▶ [EXERCISE OBJECTIVE]: All lines from the one containing "años en crítica teatral. Miembro" through the end of the data below are to be transcribed exactly. Leave out the rest.

▶ [Stored items]:
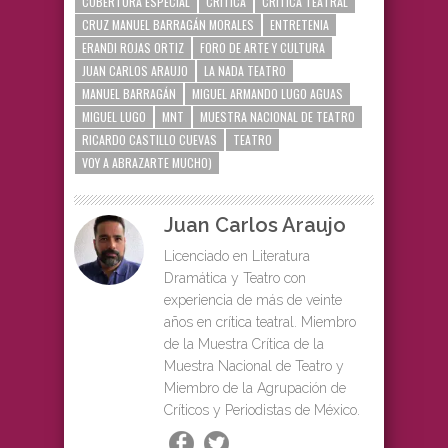
COBERTURA ESPECIAL
CRITICA
CRÌTICA TEATRAL
CRUZ MANUEL BARRAGÁN MORALES
ENTRETENIA
ERANDI ROJAS ORTIZ
FORO DE ARTE Y CULTURA
JUAN CARLOS ARAUJO
LA NADA TEATRO
MANUEL BARRAGÁN
MIGUEL ARMANDO LUGO AGUAS
MIGUEL LUGO
MNT
MUESTRA NACIONAL DE TEATRO
RICARDO CASTILLO CUEVAS
TEATRO
VOY A ABRAZARTE MUCHO)
Juan Carlos Araujo
Licenciado en Literatura
Dramática y Teatro con
experiencia de más de veinte
años en crítica teatral. Miembro
de la Muestra Crítica de la
Muestra Nacional de Teatro y
Miembro de la Agrupación de
Críticos y Periodistas de México.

▶ [ANSWER TO THIS TASK]:
años en crítica teatral. Miembro
de la Muestra Crítica de la
Muestra Nacional de Teatro y
Miembro de la Agrupación de
Críticos y Periodistas de México.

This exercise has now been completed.